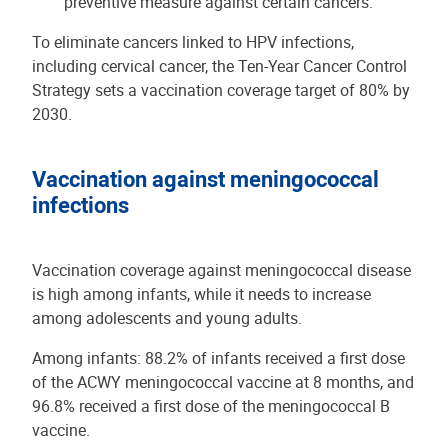
preventive measure against certain cancers.
To eliminate cancers linked to HPV infections,
including cervical cancer, the Ten-Year Cancer Control
Strategy sets a vaccination coverage target of 80% by
2030.
Vaccination against meningococcal
infections
Vaccination coverage against meningococcal disease
is high among infants, while it needs to increase
among adolescents and young adults.
Among infants: 88.2% of infants received a first dose
of the ACWY meningococcal vaccine at 8 months, and
96.8% received a first dose of the meningococcal B
vaccine.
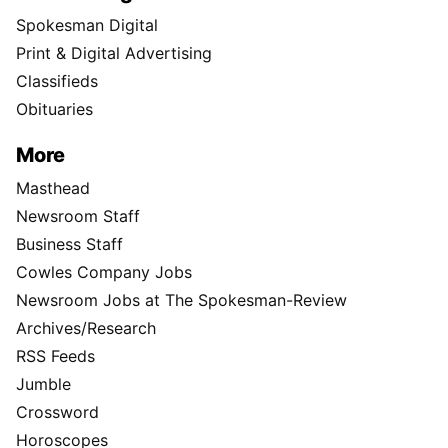
Spokesman Digital
Print & Digital Advertising
Classifieds
Obituaries
More
Masthead
Newsroom Staff
Business Staff
Cowles Company Jobs
Newsroom Jobs at The Spokesman-Review
Archives/Research
RSS Feeds
Jumble
Crossword
Horoscopes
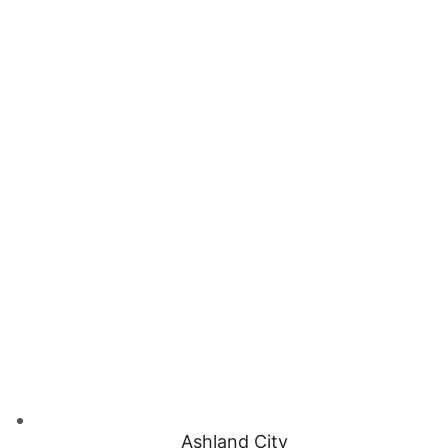
Ashland City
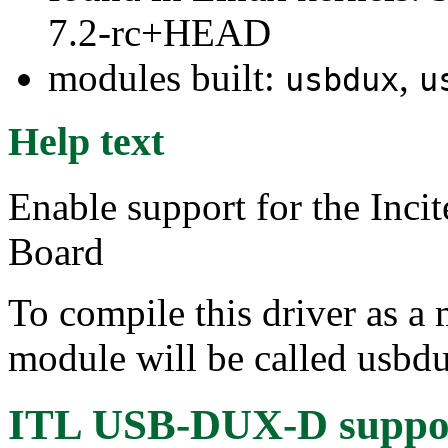
7.2-rc+HEAD
modules built:
,
usbdux
u
Help text
Enable support for the In
Board
To compile this driver as a
module will be called usbd
ITL USB-DUX-D suppo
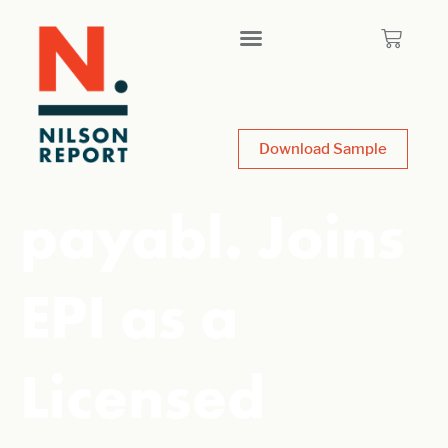
Download Sample
payabl. Joins
EPI as a
Licensed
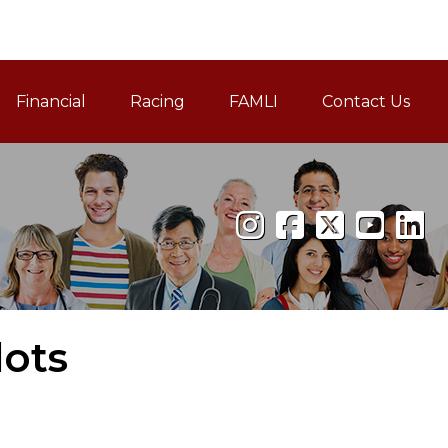
Financial
Racing
FAMLI
Contact Us
Family and Medical Leav
lots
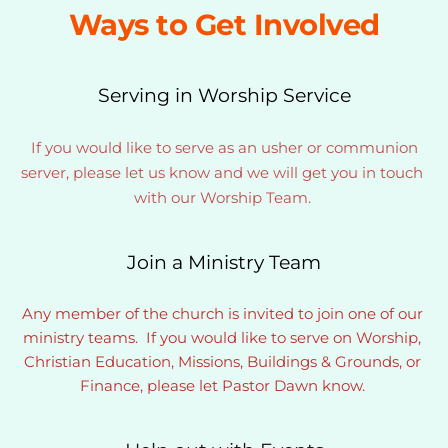
Ways to Get Involved
Serving in Worship Service
If you would like to serve as an usher or communion 
server, please let us know and we will get you in touch 
with our Worship Team. 
Join a Ministry Team
Any member of the church is invited to join one of our 
ministry teams.  If you would like to serve on Worship, 
Christian Education, Missions, Buildings & Grounds, or 
Finance, please let Pastor Dawn know. 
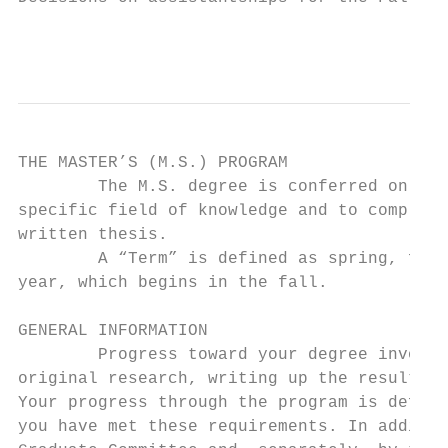
                                           
THE MASTER’S (M.S.) PROGRAM

        The M.S. degree is conferred on ind
specific field of knowledge and to complete
written thesis.

        A “Term” is defined as spring, fall
year, which begins in the fall.

GENERAL INFORMATION

        Progress toward your degree involve
original research, writing up the results o
Your progress through the program is define
you have met these requirements. In additio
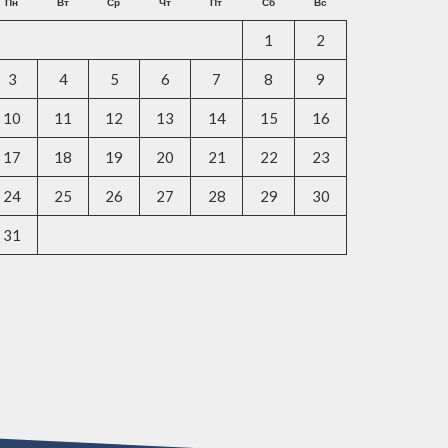
Пн
Вт
Ср
Чт
Пт
Сб
Вс
1
2
3
4
5
6
7
8
9
10
11
12
13
14
15
16
17
18
19
20
21
22
23
24
25
26
27
28
29
30
31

■ DIRECTIONS FOR THIS TASK
Within the material above, report how many lines carry the word "Jobs", and nothing else.

■ EXERCISE OUTPUT
2